This was without a doubt a very well written book review for Someone Like You by Sarah Dessan, although I did have my own personal disagreements and thoughts towards the novel. Quinn’s book review was clearly thought out and included some of the major key factors from the novel. At one point in the review she says, “The theme of this book is how to deal with growing up. Halley has to deal with a lot of grown up things and she is having difficulty with this new challenge because she is still a teenager.” I disagree with this statement. I found that the theme of this novel was coming of age and discovering who you are in a world full of obstacles and disputes. Although I do partially agree that growing up plays a part throughout the novel and really helps it unfold. To me, growing up was the minor backbone of the novel. A statement she says that I completely agree with is, “I think that everything in this book is great advice to any teenager on the verge of being an adult.” I agree with this point entirely. I, as well as Quinn, came across little hidden snippets of advice Dessen was hinting on to readers throughout the novel. This is definitely a novel in which you really take something personal from and hold with you after finish reading it.
Someone like you is a beautifully written coming of age novel. It was overflowing with vivid characters.

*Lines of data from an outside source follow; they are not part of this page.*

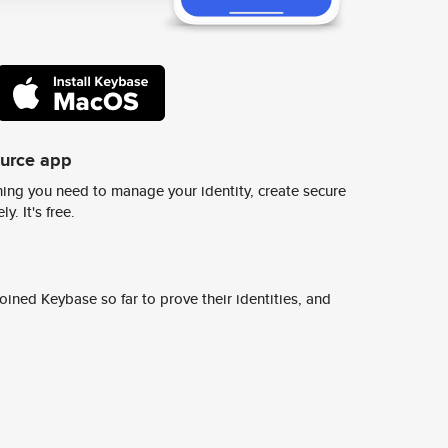
ource app
ing you need to manage your identity, create secure
y. It's free.
ined Keybase so far to prove their identities, and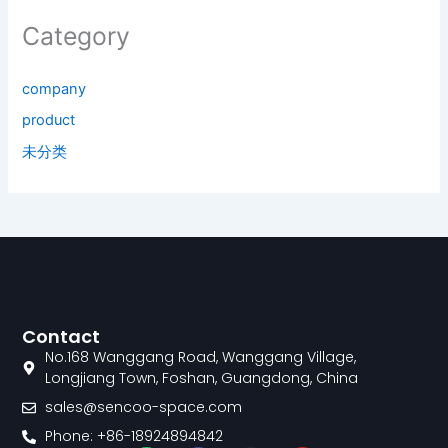
Category
company
product
未分类
Contact
No.168 Wanggang Road, Wanggang Village,
Longjiang Town, Foshan, Guangdong, China
sales@sencoo-space.com
Phone: +86-18924894842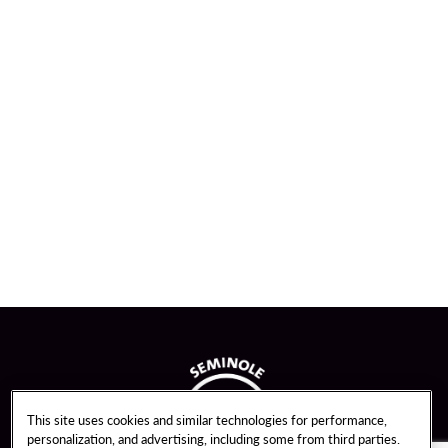
This site uses cookies and similar technologies for performance,
personalization, and advertising, including some from third parties.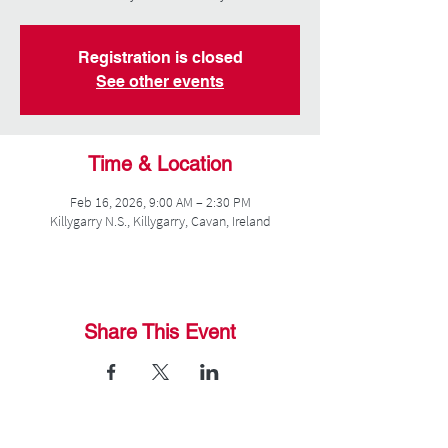
Registration is closed
See other events
Time & Location
Feb 16, 2026, 9:00 AM – 2:30 PM
Killygarry N.S., Killygarry, Cavan, Ireland
Share This Event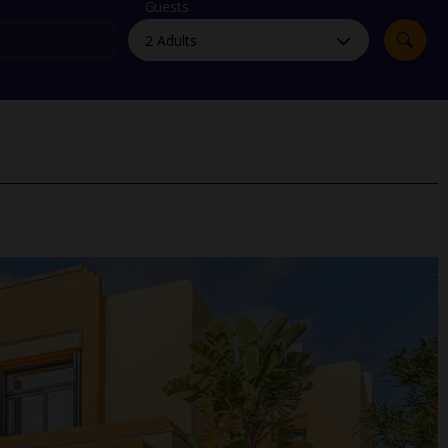
myJet2Perks
Guests
Holiday shortlists
Group quotes
Account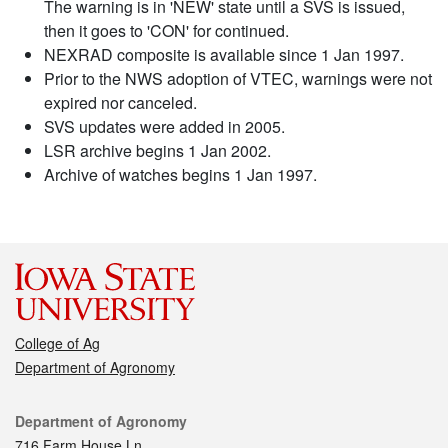
The warning is in 'NEW' state until a SVS is issued,
then it goes to 'CON' for continued.
NEXRAD composite is available since 1 Jan 1997.
Prior to the NWS adoption of VTEC, warnings were not
expired nor canceled.
SVS updates were added in 2005.
LSR archive begins 1 Jan 2002.
Archive of watches begins 1 Jan 1997.
College of Ag
Department of Agronomy
Contact
Department of Agronomy
716 Farm House Ln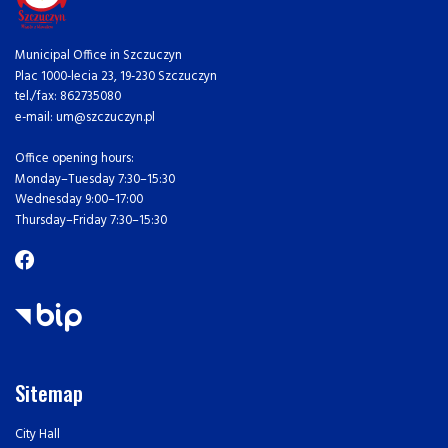
Municipal Office in Szczuczyn
Plac 1000-lecia 23, 19-230 Szczuczyn
tel./fax: 862735080
e-mail: um@szczuczyn.pl
Office opening hours:
Monday–Tuesday 7:30–15:30
Wednesday 9:00–17:00
Thursday–Friday 7:30–15:30
Sitemap
City Hall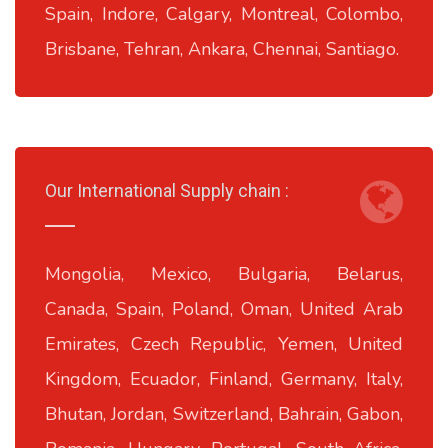
Spain, Indore, Calgary, Montreal, Colombo,
Brisbane, Tehran, Ankara, Chennai, Santiago.
Our International Supply chain :
Mongolia, Mexico, Bulgaria, Belarus,
Canada, Spain, Poland, Oman, United Arab
Emirates, Czech Republic, Yemen, United
Kingdom, Ecuador, Finland, Germany, Italy,
Bhutan, Jordan, Switzerland, Bahrain, Gabon,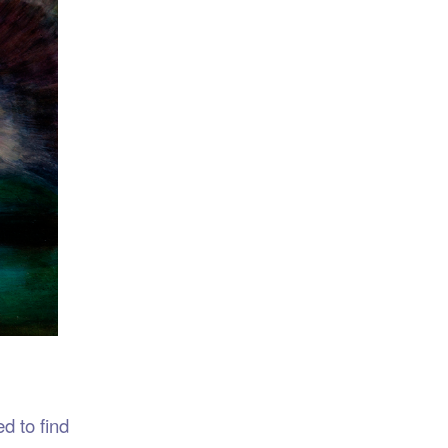
d to find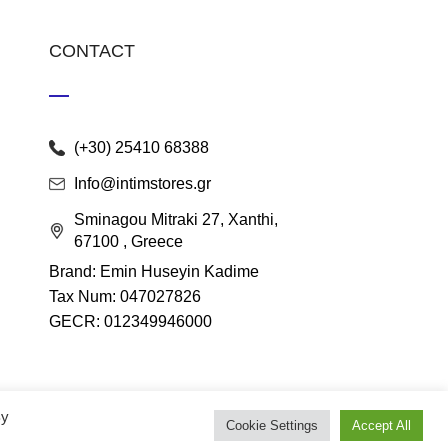
CONTACT
(+30) 25410 68388
Info@intimstores.gr
Sminagou Mitraki 27, Xanthi,
67100 , Greece
Brand: Emin Huseyin Kadime
Tax Num: 047027826
GECR: 012349946000
By
Cookie Settings
Accept All
lace
.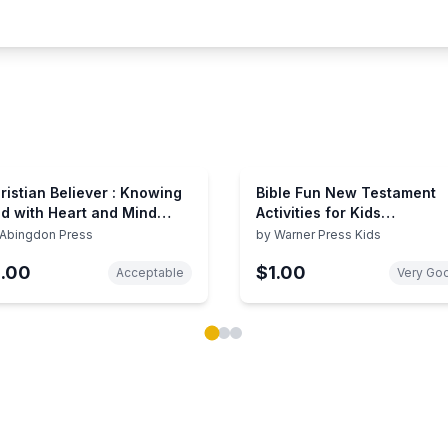
ristian Believer : Knowing
Bible Fun New Testament
d with Heart and Mind
Activities for Kids
adings
(Intermediate)
Abingdon Press
by
Warner Press Kids
1.00
$1.00
Acceptable
Very Go
ok carousel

One character that was the “diamond in the rough” to me,
personally, was Macon Faulkner. To me, Macon was endlessly evolving throughout the novel. He was most definitely a dynamic character, and this is something Quinn had not included in either of her paragraphs. I found that all of the characters in the novel were very easy to connect to and this led to me. I often found myself dropping into their shoes and walking around in their world. Another key aspect to the novel that she did not write about was setting. Most of the novel took place in the neighborhood of Halley and Scarlett, and at their public high school. Some other places that were briefly spoken of included “Sister Camp”, the house of Ginny Tabor and Milton’s Market. Each of these locations were vividly described and played a very large part in the novel. Although this was an all-around good novel, I did have some dislikes. During several bits and pieces throughout the novel, I found Dessen’s writing to be a bit childish and raw. I think this could possibly be because I have read some more harder-to-read novels in the past and therefore I’ve grown used to that style of writing. With this being said, I would recommend this novel to twelve to fifteen year olds who like an easy, girly read. But all in all, I would say that my peer Quinn did a good job of analyzing and reviewing the novel.